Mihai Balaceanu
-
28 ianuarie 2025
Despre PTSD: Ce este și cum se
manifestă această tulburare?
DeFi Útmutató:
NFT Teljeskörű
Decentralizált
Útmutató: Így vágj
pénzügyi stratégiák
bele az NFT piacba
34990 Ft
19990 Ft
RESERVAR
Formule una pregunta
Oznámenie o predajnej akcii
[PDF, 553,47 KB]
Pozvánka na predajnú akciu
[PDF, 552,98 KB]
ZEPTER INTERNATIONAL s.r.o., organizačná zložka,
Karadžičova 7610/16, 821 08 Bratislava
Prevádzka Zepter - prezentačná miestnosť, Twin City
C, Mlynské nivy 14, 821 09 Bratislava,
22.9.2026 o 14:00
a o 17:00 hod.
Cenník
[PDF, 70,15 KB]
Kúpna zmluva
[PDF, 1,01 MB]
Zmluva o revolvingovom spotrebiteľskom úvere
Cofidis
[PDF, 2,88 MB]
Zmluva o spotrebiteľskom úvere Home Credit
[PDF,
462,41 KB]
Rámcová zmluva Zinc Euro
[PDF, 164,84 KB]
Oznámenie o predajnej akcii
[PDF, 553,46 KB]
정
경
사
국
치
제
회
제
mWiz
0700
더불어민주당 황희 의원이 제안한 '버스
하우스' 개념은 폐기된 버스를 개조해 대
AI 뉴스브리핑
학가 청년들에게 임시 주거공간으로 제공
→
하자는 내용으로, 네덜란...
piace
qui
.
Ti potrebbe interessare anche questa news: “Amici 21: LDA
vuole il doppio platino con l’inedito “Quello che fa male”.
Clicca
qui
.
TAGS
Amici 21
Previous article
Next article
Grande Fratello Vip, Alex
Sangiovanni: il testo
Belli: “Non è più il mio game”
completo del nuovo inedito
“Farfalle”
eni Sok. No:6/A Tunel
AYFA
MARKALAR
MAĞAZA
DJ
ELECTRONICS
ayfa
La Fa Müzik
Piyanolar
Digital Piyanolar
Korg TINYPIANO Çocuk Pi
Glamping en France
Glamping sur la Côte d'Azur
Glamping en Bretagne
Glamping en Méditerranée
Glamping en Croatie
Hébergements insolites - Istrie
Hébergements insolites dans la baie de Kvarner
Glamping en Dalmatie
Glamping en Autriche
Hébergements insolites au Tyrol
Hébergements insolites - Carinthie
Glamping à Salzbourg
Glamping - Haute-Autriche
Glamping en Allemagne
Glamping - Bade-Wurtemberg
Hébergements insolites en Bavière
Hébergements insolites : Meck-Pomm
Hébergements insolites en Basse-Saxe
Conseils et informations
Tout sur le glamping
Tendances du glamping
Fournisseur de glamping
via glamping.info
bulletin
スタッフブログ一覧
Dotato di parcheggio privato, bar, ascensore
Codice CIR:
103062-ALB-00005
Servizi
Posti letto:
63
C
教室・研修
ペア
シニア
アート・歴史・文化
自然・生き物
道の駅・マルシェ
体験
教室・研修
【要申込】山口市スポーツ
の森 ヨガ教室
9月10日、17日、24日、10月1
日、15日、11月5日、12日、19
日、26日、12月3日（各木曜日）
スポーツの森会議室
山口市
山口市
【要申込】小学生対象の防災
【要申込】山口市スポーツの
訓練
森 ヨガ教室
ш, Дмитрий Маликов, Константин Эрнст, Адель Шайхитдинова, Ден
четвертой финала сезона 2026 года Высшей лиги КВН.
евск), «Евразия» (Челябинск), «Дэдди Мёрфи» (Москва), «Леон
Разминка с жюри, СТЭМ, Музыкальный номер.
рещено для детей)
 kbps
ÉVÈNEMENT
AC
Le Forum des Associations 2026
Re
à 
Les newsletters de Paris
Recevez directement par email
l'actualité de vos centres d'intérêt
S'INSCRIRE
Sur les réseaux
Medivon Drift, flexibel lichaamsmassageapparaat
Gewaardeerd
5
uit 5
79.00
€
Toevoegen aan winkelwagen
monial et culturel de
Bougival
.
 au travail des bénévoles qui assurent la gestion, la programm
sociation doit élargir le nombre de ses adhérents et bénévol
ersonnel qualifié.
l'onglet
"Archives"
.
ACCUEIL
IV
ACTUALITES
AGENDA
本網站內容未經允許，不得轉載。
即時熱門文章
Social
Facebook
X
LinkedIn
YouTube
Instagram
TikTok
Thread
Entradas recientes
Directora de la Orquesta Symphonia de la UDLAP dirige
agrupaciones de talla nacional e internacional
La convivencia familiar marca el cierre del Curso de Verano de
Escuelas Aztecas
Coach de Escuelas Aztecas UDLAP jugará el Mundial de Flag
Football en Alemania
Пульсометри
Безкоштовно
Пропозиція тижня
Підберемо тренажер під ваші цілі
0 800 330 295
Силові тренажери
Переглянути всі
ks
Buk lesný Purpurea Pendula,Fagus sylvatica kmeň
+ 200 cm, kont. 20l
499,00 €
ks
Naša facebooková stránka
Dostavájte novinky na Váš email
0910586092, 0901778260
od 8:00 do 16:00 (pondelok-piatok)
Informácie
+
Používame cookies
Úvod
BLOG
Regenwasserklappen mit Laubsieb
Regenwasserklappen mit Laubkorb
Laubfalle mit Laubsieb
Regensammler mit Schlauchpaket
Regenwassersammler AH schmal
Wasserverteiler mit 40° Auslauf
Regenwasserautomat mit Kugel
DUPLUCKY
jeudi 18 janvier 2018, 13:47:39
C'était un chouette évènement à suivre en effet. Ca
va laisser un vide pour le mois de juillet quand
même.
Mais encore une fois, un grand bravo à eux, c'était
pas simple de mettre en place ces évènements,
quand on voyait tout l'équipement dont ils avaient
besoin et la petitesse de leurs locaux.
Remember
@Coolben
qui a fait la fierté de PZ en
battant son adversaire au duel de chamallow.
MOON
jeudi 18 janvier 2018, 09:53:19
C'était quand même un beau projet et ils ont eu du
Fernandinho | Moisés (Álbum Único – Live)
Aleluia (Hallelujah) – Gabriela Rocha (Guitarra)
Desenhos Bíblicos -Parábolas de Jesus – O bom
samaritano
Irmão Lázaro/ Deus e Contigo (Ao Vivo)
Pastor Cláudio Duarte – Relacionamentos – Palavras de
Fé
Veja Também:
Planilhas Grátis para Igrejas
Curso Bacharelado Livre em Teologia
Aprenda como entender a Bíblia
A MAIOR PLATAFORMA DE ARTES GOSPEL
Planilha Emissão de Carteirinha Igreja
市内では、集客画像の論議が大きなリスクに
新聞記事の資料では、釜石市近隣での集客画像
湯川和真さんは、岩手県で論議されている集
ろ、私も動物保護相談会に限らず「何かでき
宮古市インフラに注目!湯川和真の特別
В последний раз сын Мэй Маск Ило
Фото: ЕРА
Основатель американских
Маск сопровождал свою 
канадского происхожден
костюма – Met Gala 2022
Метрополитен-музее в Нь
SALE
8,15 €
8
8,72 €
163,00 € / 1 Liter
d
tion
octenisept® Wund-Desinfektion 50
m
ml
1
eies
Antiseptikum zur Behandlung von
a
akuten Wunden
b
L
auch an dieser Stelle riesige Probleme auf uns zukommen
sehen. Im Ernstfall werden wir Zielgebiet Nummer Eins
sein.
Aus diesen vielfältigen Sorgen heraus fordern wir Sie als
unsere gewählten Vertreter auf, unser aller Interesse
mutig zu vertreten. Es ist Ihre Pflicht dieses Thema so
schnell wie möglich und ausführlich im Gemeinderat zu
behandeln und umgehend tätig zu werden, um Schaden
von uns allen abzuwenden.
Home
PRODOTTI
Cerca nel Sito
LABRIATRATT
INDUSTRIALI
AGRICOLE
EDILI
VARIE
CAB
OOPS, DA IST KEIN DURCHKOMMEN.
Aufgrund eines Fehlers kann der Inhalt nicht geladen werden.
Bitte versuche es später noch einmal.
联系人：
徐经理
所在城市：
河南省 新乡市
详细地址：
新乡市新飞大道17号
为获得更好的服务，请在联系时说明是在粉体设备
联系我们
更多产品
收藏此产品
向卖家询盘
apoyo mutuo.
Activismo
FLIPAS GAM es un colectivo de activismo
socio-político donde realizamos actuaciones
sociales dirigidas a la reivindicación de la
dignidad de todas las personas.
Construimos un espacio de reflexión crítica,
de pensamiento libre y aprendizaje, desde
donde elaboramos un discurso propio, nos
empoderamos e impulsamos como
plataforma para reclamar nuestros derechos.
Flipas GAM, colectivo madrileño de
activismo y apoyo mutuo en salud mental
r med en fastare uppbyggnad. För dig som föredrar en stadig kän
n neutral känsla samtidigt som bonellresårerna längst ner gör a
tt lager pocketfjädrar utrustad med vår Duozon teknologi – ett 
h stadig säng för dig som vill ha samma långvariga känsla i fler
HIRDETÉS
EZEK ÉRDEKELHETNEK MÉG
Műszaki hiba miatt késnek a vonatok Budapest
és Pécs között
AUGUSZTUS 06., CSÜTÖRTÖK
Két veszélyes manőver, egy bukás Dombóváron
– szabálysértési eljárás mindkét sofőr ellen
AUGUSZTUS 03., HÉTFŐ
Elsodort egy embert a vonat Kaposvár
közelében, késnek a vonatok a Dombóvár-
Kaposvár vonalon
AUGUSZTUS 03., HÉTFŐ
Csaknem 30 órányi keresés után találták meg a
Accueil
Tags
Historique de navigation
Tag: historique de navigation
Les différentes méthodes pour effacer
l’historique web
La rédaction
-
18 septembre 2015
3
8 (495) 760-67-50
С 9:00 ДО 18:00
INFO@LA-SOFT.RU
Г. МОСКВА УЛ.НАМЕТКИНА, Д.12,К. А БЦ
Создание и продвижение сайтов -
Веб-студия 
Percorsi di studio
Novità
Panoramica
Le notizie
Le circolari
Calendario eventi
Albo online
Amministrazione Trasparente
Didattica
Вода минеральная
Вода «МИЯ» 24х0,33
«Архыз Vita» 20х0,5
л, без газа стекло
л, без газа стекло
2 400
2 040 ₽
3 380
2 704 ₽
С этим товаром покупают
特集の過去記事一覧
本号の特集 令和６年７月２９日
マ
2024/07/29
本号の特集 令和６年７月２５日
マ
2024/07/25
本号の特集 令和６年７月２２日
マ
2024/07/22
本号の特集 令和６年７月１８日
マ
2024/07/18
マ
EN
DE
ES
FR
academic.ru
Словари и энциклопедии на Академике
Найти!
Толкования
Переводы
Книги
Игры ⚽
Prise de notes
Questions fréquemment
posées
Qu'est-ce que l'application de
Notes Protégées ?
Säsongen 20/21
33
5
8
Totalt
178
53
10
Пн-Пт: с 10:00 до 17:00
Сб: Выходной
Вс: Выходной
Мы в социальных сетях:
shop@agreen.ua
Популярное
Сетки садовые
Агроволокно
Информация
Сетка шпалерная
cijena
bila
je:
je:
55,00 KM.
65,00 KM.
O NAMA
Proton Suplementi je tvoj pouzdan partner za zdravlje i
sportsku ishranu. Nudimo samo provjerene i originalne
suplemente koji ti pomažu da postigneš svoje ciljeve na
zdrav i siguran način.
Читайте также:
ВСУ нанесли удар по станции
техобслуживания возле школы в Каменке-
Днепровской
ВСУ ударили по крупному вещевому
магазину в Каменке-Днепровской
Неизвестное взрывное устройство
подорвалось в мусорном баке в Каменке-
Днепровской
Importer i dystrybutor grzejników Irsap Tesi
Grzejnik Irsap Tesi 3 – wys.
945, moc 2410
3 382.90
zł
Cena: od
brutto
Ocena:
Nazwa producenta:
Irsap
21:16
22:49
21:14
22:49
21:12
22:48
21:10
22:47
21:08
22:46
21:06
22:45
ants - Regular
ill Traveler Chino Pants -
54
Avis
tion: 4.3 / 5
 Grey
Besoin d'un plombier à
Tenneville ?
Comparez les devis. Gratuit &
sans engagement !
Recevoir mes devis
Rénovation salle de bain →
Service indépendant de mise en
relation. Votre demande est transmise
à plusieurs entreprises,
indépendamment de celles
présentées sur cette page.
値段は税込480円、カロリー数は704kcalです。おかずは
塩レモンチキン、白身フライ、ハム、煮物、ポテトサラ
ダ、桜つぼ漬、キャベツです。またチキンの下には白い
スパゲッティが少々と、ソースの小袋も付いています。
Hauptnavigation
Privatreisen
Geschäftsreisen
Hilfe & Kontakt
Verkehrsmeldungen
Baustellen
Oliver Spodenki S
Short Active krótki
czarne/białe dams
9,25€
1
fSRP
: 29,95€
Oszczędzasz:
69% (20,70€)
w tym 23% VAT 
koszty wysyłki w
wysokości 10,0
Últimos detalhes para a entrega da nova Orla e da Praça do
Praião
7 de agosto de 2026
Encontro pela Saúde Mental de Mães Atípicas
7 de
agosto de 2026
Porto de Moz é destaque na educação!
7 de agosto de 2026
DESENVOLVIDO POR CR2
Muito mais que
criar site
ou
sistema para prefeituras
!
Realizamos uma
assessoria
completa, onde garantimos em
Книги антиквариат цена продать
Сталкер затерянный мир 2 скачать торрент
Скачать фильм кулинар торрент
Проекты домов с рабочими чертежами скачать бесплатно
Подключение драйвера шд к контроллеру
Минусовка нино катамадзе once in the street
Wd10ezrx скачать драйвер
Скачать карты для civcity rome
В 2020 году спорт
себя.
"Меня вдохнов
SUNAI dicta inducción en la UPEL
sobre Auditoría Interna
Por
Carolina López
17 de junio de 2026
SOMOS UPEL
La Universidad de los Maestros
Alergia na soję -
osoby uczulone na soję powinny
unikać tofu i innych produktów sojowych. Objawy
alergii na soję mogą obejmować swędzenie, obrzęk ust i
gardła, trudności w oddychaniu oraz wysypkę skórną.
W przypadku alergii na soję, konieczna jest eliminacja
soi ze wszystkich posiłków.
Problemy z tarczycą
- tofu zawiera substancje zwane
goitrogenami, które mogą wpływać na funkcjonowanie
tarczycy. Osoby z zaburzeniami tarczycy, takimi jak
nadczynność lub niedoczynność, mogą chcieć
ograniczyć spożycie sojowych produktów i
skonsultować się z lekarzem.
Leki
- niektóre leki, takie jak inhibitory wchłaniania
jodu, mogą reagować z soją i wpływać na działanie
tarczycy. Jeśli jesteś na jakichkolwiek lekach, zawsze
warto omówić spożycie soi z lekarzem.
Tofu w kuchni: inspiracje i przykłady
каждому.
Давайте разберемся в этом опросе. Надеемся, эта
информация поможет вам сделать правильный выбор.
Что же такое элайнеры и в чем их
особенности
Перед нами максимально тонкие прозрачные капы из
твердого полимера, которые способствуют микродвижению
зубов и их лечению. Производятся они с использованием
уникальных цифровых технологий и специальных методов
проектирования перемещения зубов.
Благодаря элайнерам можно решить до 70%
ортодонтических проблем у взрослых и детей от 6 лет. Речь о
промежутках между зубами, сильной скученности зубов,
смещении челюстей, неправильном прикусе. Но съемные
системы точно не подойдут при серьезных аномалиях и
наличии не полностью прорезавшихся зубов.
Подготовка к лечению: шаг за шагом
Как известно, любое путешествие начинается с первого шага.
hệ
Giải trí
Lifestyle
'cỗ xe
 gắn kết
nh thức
_____
• [What needs to be done]:
Extract every line above that contains the word "inedito".

• [Answer to the exercise]:
vuole il doppio platino con l’inedito “Quello che fa male”.
completo del nuovo inedito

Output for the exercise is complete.